What the task requires:
In the material below, write out each line word for word and omit the pictures.

Exercise data:
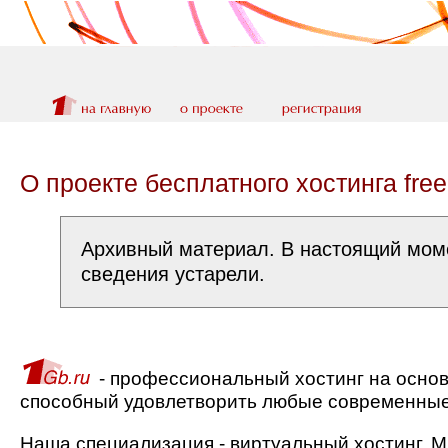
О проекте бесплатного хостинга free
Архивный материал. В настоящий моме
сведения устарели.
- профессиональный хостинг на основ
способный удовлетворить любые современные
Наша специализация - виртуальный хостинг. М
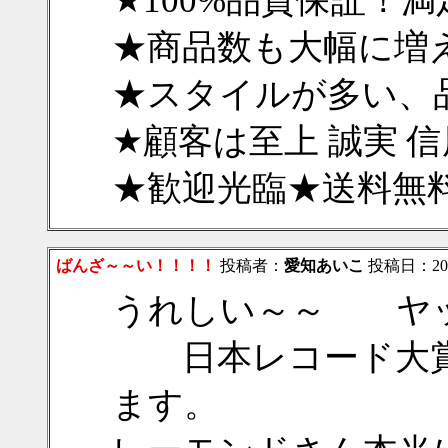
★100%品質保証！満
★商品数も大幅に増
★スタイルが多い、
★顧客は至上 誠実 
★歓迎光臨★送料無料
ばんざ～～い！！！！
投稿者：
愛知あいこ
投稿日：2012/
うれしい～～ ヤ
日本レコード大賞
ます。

Expected answer:
О проекте бесплатного хостинга free
Архивный материал. В настоящий моме
сведения устарели.
- профессиональный хостинг на основ
способный удовлетворить любые современные
Наша специализация - виртуальный хостинг. М
★100%品質保証！満
★商品数も大幅に増
★スタイルが多い、
★顧客は至上 誠実 
★歓迎光臨★送料無料
ばんざ～～い！！！！
投稿者：
愛知あいこ
投稿日：2012/
うれしい～～ ヤ
日本レコード大賞
ます。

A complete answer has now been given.